Open-sourced code from the O'Reilly book Practical Machine Learning for Computer Vision by Valliappa Lakshmanan, Martin Gorner, Ryan Gillard
** This is not an official Google product **
Unfortunately, the print version of the book is not in color. For your convenience, all the images from the book can be found in the images folder of this repository.
For a full tour of the book, see Full Tour (below)
Machine learning on images is revolutionizing healthcare, manufacturing, retail, and many other sectors. Many previously difficult problems can now be solved by training machine learning models to identify objects in images. Our aim in the book Practical Machine Learning for Computer Vision was to provide intuitive explanations of the ML architectures that underpin this fast-advancing field, and to provide practical code to employ these ML models to solve practical problems involving classification, measurement, detection, segmentation, representation, generation, counting, and more.

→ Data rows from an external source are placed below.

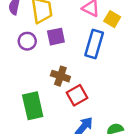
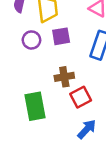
brown cross: (60, 76) -> (64, 77), turned -30

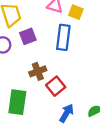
green rectangle: (35, 106) -> (17, 102), turned 30

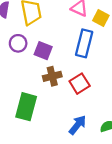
purple square: (28, 36) -> (43, 51), moved, turned 35
red square: (56, 86) -> (80, 84), moved

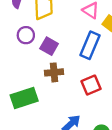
red square: (80, 84) -> (91, 85), moved
green rectangle: (26, 107) -> (24, 98), turned 48

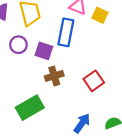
blue rectangle: (90, 45) -> (66, 32), moved

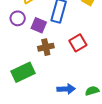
red square: (94, 81) -> (78, 43), moved
blue arrow: (82, 123) -> (66, 89), turned 48

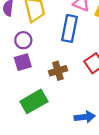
purple square: (39, 25) -> (23, 62), moved, turned -35

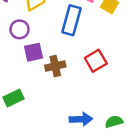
purple square: (23, 62) -> (34, 52), moved
green rectangle: (34, 101) -> (13, 98), moved, size x0.7

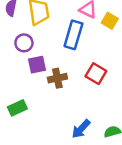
red square: (96, 61) -> (96, 74), turned -30
blue arrow: (81, 119) -> (81, 129), turned 135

Image classification is the “hello world” of deep learning. Therefore, this codelab also provides a practical end-to-end introduction to deep learning. It can serve as a stepping stone to other deep learning domains such as natural language processing. For more details, of course, we encourage you to read the book.
In this quick tour, you’ll build an end-to-end machine learning model from the book’s GitHub repository for image understanding using Google Cloud Vertex AI. We will show you how to:
- Start a Vertex AI Notebook
- Prepare the 5-flowers dataset
- Train a Transfer Learning EfficientNet model to classify flowers
- Deploy the model
- Explain its predictions
- Invoke the model from a streaming pipeline.
We recommend creating a brand new GCP project to try these out. Then, delete the project when you are done, to make sure that all resources have been deleted.
Visit the GCP console at https://console.cloud.google.com/ and navigate to IAM & Admin | Quotas. You can also navigate to it directly by visiting https://console.cloud.google.com/google.com/iam-admin/quotas
In the Filter, start typing Nvidia and choose NVIDIA T4 GPUs. Make sure you have a region with a limit greater than zero. If not, please request a quota increase.
Note: If you want, you can do this lab with only a CPU and not a GPU. Training will take longer. Just choose the non-GPU option in the next step.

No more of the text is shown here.